The familiar hospital sounds crept to Virgilia in her room that night. Cries of pain. The weeping of grown men. A woman on duty singing a lullaby.
She was restless, remembering the awkward, seriocomical encounter with Foyle. How marvelous that he had wanted her. Not a field hand, not some fugitive, but a respectable white man. She had today discovered a truth only suspected before. Her body had a power over men, and because of that, she had power as a person. The discovery was as dazzling as a display of rockets on Independence Day.

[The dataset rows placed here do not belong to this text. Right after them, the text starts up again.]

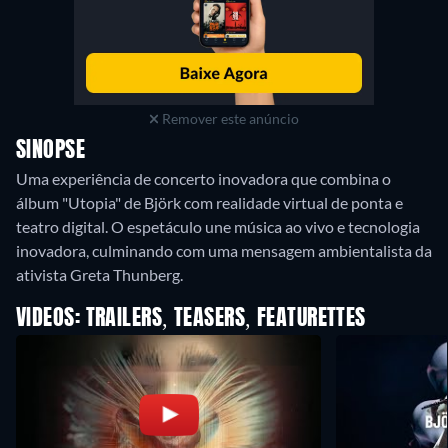
Remover este anúncio
SINOPSE
Uma experiência de concerto inovadora que combina o
álbum "Utopia" de Björk com realidade virtual de ponta e
teatro digital. O espetáculo une música ao vivo e tecnologia
inovadora, culminando com uma mensagem ambientalista da
VIDEOS: TRAILERS, TEASERS, FEATURETTES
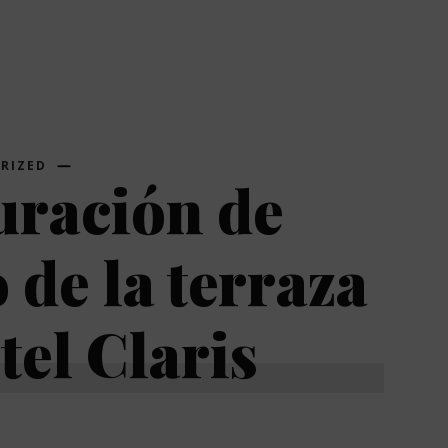
RIZED
uración de
 de la terraza
tel Claris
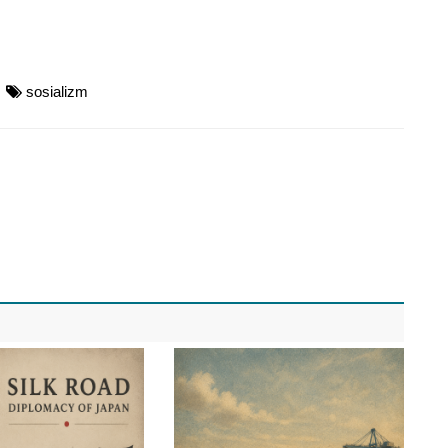
sosializm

Sometime in the future, when she met a man more solid and worthy than the randy little surgeon, she would put the newfound power to use. To lift herself higher than she had ever thought possible. To help her find a place to play a truly important part in the final crushing of the South.
In the dark, she slipped her hands down to her breasts and squeezed. She began to cry, the tears streaming while she smiled an exalted smile no one could see.
62
That same Tuesday, the day on which General Banks was to relieve General Butler in New Orleans, Elkanah Bent was summoned before the old commandant at eleven o'clock. He had been steeling himself for an inquiry about the brawl at Madame Conti's but hadn't expected the inquiry officer to be the general himself.
"A fine business to deal with on my last day with the department." Petulant, Butler whacked a file in front of him. Bent was numb. A bad tone was already set, and he hadn't said a word.
Ben Butler was a squat, round man, bald and perpetually squinting. His eyes went different ways, and subordinates joked that if you looked at the wrong one, the bad one, he would demote you. He seemed in that kind of mood now.
"I suppose it never occurred to you that the proprietress of the house would file a complaint with the civil authorities and with me as well?"
"General, I —" Bent tried to strengthen his voice but couldn't. "Sir, I plead guilty to effecting rough justice. But the woman is a prostitute, no matter how grand her manners. Her employees insulted you, then attacked me." He fingered the healing nail marks. "When I and others protested, she provoked us with more insults. I admit matters got somewhat out of control —"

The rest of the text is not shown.